Many Eyes Make Light Work: ROM Field Botany

Posted: August 22, 2012 - 16:35 , by royal

Submitted by David Baxter

As student staff in the ROM Botany Section, my summer work has mostly involved sitting in a basement office updating the plant specimen database, and occasionally working with the herbarium specimens themselves. This last week, however, I’ve been in Montana and Washington searching for Crataegus (hawthorn) trees. Quite a change of pace!

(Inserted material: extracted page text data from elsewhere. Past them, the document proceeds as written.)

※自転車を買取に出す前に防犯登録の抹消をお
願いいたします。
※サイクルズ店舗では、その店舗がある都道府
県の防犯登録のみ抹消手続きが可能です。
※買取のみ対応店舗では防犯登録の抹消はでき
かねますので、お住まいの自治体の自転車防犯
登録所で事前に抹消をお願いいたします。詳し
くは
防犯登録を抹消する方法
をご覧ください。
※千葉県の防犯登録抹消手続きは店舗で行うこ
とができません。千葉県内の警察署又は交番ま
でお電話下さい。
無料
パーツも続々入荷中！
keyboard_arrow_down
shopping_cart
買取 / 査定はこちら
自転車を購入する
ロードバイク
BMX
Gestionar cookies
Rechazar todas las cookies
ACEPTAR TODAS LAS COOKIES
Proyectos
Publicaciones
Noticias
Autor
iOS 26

I’m traveling with Tim Dickinson, Senior Curator of the ROM’s Green Plant Herbarium, and we are searching for the very same trees from which people from Tim’s lab (Jen Coughlan, M.Sc. student; Mehdi Zarrei, post-doc; and Cass Shaw, field assistant) collected samples from last spring. Why do we need more samples from the same trees? Did last year’s field crew not collect enough material? Not the case at all! Tim’s lab studies the breeding systems and phylogenetic relationships of the plant genus Crataegus, which has a complicated family history. These trees are able to self-pollinate, hybridize between species, and even produce viable offspring that have a different number of chromosomes from their parents. In order to help sort out these relationships in this genus (and to identify at least the parental species), it is helpful to examine both the flowers and fruits from the same individual. Tim’s students collected the flowering material from these trees last spring, and we’re back here now to collect herbarium specimens with fruit.

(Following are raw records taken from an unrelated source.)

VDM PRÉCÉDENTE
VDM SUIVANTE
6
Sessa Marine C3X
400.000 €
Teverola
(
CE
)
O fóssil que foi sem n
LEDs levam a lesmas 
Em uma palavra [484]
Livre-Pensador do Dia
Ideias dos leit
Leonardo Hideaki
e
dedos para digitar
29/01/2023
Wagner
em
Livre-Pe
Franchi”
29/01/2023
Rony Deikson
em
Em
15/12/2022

A field technician walking along a road to a parked car, with leafy twigs in both hands

The old adage is “Many hands make light work”, but in this case, the hardest work is done with your eyes. We have road atlases and digital maps, a GPS unit and GPS coordinates for each tree we want to sample. This gets us to the site no problem, but once we get there, there’s often several hawthorns, or one big hawthorn thicket, and the only way to know for certain that you’re sampling the same tree is to find the little aluminum tag that the field crew tied to the branch when they sampled the tree last year.

A thick tangle of leaves, branches and small red fruit.

Can you see a little aluminum tag? The prince in "Sleeping Beauty" had it easy.

Finding the little tag is the trickiest part of the job. It is often wrapped around a little branch near the main trunk, so it won’t be noticed by curious onlookers. Sometimes I would be searching a tree for quite some time and Tim would stroll by and see the tag right away, and sometimes it would be the other way around. Once that’s done, we snip off a couple small branches which have leaves, fruit, and thorns (all which are important for identifying the species of a Crataegus), and squish it in our handy herbarium press.

A man tightenings the straps on a bundle of foam sheets and corrugated cardboard with slatted wood on either side

The plant specimens are pressed between blotting paper and cardboard to dry. This 300 year old technology is still the botanical standard today.

The trip hasn’t been without its snags, the most exciting one being when we were driving down the highway along the shore of Flathead Lake and BANG! my passenger-side window is smashed into a thousand pieces. It turns out we were driving past a guy doing some landscaping work and his weedwhacker launched a rock at our car. Luckily, no one was hurt, but we did lose at least a full day out of our seven field days waiting for the window to get fixed in Polson, Montana. In the end, we weren’t able to get to all the field sites we wanted to, but the folks at the cherry orchard where our window broke, the guy at the auto glass place where we got the window fixed, and in fact, everyone we encountered in Montana, were all helpful and friendly.

Now we are nearing the end of our trip, in a motel in Polson finishing processing our specimens in preparation for customs. Although the fieldwork mostly consisted of driving between field sites and looking for little hidden tags, the landscapes of Montana, Idaho, and Washington are breathtaking, and besides, it’s good to get out of the basement once in a while.

A forested mountain range in the background, which a roadside and thicket in the foreground.